Re: A break in the evils of English (or, Sturnan is beautiful)
From: | Douglas Koller, Latin & French <latinfrench@...> |
Date: | Thursday, April 25, 2002, 19:51 |
Christophe partage:
>En réponse à "Douglas Koller, Latin & French" <latinfrench@...>:
>
> > The only words I can think of off the top of my head are "pleine"
>> (/plEn/) (full, fem.) and "reine" (/REn/) (queen, fem.), and even
>> then there's a mitigating final "e" as these are both feminine, else
>> we'd get "plein" (/plE~/) (full, masc.) and "rein" (/RE~/) (kidney,
> > masc.). Is it all *that* common? :)
>
>Extremely common! As common as the digraph |ai| for the same sound. Let me
>think... on top of my head, I have: veine, peine, déveine, neige, geignant,
>haleine, Seine, feignant, beignet, meilleur, peigne, seize. The fact that |ai|
>is used for the imperfect endings makes it look more common, but in radicals
>they are used both often. At least often enough to have to learn it at school
>along with the digraph |ai|.
*Fun* examples that I should've been able to come up with. You're the
native speaker and you learned it in school that way. Still, I plead
mitigation. veine, peine, déveine, haleine, and Seine (plus my own
pleine and reine) all have "-ne" at the end. neige and seize both end
in "-e". And geignant, feignant, beignet, and peigne all have the
"-gn-" thing going on (as with my examples going to /E~/ when they're
masculine, the participles geignant and feignant revert to /E~/ in
infinitive form: geindre /ZE~ndR/; feindre /fE~ndR/).

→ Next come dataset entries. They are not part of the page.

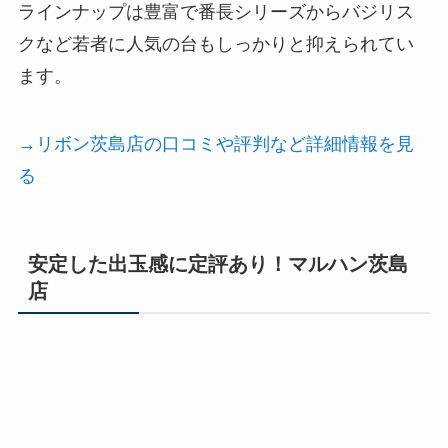
ラインナップは豊富で番長シリーズからバジリス
クなど若者に人気の台もしっかりと抑えられてい
ます。
→リボン茨島店の口コミや評判など詳細情報を見
る
安定した出玉感に定評あり！マルハン茨島
店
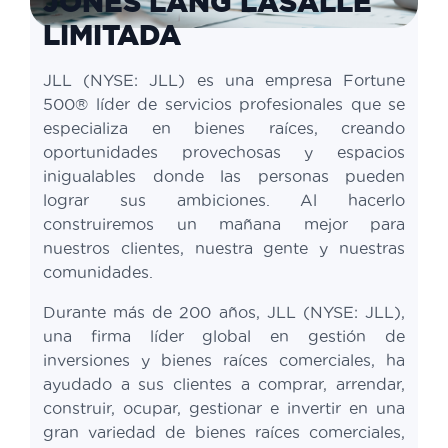
JONES LANG LASALLE
LIMITADA
JLL (NYSE: JLL) es una empresa Fortune
500® líder de servicios profesionales que se
especializa en bienes raíces, creando
oportunidades provechosas y espacios
inigualables donde las personas pueden
lograr sus ambiciones. Al hacerlo
construiremos un mañana mejor para
nuestros clientes, nuestra gente y nuestras
comunidades.
Durante más de 200 años, JLL (NYSE: JLL),
una firma líder global en gestión de
inversiones y bienes raíces comerciales, ha
ayudado a sus clientes a comprar, arrendar,
construir, ocupar, gestionar e invertir en una
gran variedad de bienes raíces comerciales,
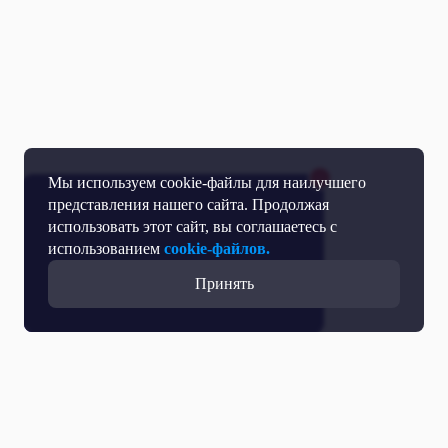
Мы используем cookie-файлы для наилучшего
представления нашего сайта. Продолжая
использовать этот сайт, вы соглашаетесь с
использованием
cookie-файлов.
Принять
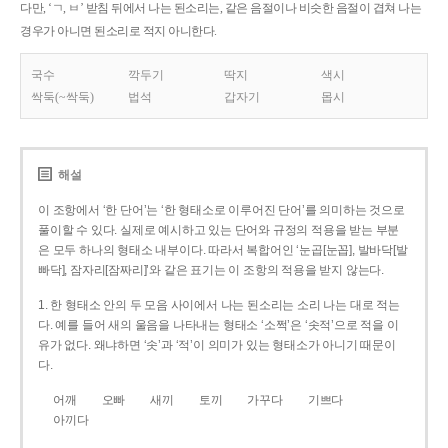
다만, ‘ㄱ, ㅂ’ 받침 뒤에서 나는 된소리는, 같은 음절이나 비슷한 음절이 겹쳐 나는
경우가 아니면 된소리로 적지 아니한다.
국수
깍두기
딱지
색시
싹둑(~싹둑)
법석
갑자기
몹시
해설
이 조항에서 ‘한 단어’는 ‘한 형태소로 이루어진 단어’를 의미하는 것으로
풀이할 수 있다. 실제로 예시하고 있는 단어와 규정의 적용을 받는 부분
은 모두 하나의 형태소 내부이다. 따라서 복합어인 ‘눈곱[눈꼽], 발바닥[발
빠닥], 잠자리[잠짜리]’와 같은 표기는 이 조항의 적용을 받지 않는다.
1. 한 형태소 안의 두 모음 사이에서 나는 된소리는 소리 나는 대로 적는
다. 예를 들어 새의 울음을 나타내는 형태소 ‘소쩍’은 ‘솟적’으로 적을 이
유가 없다. 왜냐하면 ‘솟’과 ‘적’이 의미가 있는 형태소가 아니기 때문이
다.
어깨
오빠
새끼
토끼
가꾸다
기쁘다
아끼다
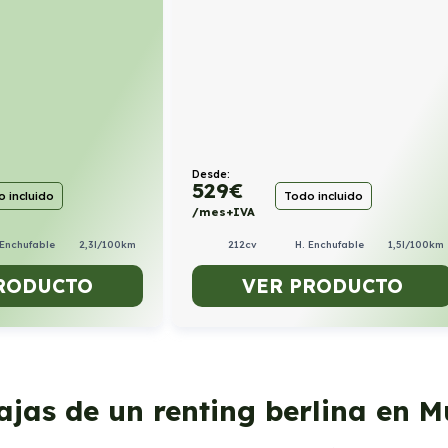
Desde:
529
€
 incluido
Todo incluido
/mes+IVA
 Enchufable
2,3l/100km
212cv
H. Enchufable
1,5l/100km
RODUCTO
VER PRODUCTO
ajas de un renting berlina en M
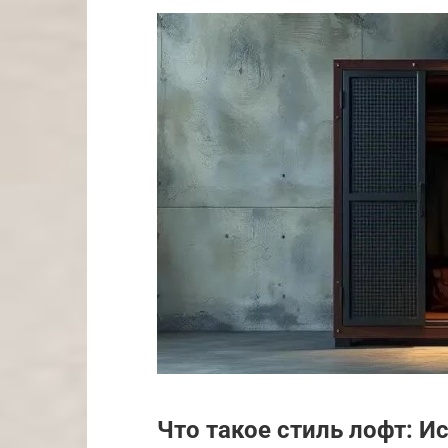
Что такое стиль лофт: И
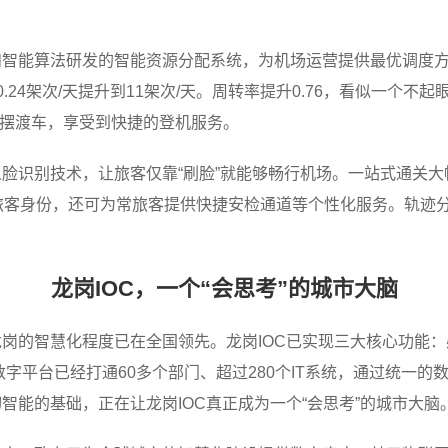
和智能算法研发的智能资源分配系统，为机场运营提供最优调度
.24架次/天提升到11架次/天。周转率提升0.76，看似一个
别摆渡车，享受到快捷的登机服务。
脸识别技术，让旅客仅靠“刷脸”就能够畅行机场。一站式通关
旅客身份，还可为常旅客提供快捷安检通道等个性化服务。轨迹
龙岗IOC，一个“会思考”的城市大脑
岗的智慧化程度已在全国领先。龙岗IOC已实现三大核心功能
字平台已经打通60多个部门、超过280个IT系统，通过统一的数字
智能的基础，正在让龙岗IOC真正成为一个“会思考”的城市大脑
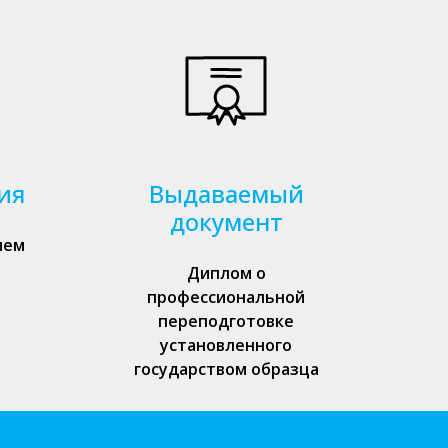
ия
Выдаваемый
документ
ием
Диплом о
профессиональной
переподготовке
установленного
государством образца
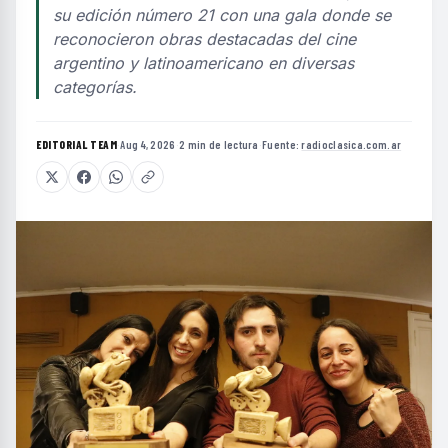
su edición número 21 con una gala donde se
reconocieron obras destacadas del cine
argentino y latinoamericano en diversas
categorías.
EDITORIAL TEAM
·
Aug 4, 2026
·
2 min de lectura
·
Fuente:
radioclasica.com.ar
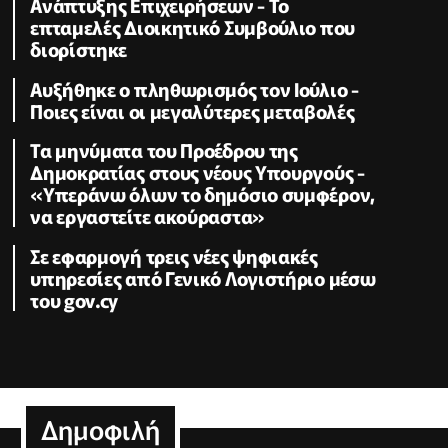
Ανάπτυξης Επιχειρήσεων - To
επταμελές Διοικητικό Συμβούλιο που
διορίστηκε
Aυξήθηκε o πληθωρισμός τον Ιούλιο -
Ποιες είναι οι μεγαλύτερες μεταβολές
Τα μηνύματα του Προέδρου της
Δημοκρατίας στους νέους Υπουργούς -
«Υπεράνω όλων το δημόσιο συμφέρον,
να εργαστείτε ακούραστα»
Σε εφαρμογή τρεις νέες ψηφιακές
υπηρεσίες από Γενικό Λογιστήριο μέσω
του gov.cy
Δημοφιλή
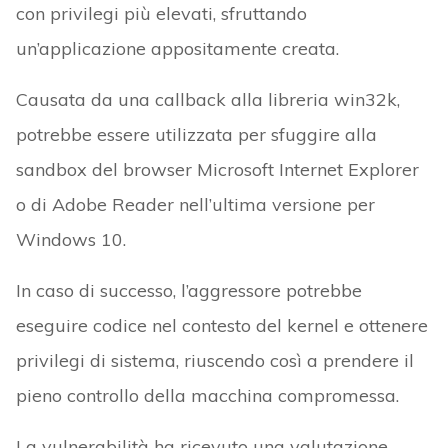
con privilegi più elevati, sfruttando
un’applicazione appositamente creata.
Causata da una callback alla libreria win32k,
potrebbe essere utilizzata per sfuggire alla
sandbox del browser Microsoft Internet Explorer
o di Adobe Reader nell’ultima versione per
Windows 10.
In caso di successo, l’aggressore potrebbe
eseguire codice nel contesto del kernel e ottenere
privilegi di sistema, riuscendo così a prendere il
pieno controllo della macchina compromessa.
La vulnerabilità ha ricevuto una valutazione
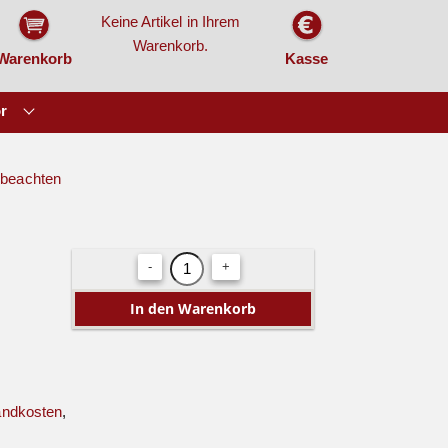
Keine Artikel in Ihrem
Warenkorb.
Warenkorb
Kasse
r
- beachten
-
+
andkosten
,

Meilleur seems different to me somehow, like soleil, vieille, pareil,
etc. where there's /Ej/ action going on.
More to my point, and I'm not a native, but I would think that if you
showed the average Jacques in the street
ai
è or
ê
and asked how to pronounce them, you'd be pretty likely to elicit an
/E/, whereas
ei
would either get you head-scratching or /Ej/. (but I'M NOT A NATIVE!)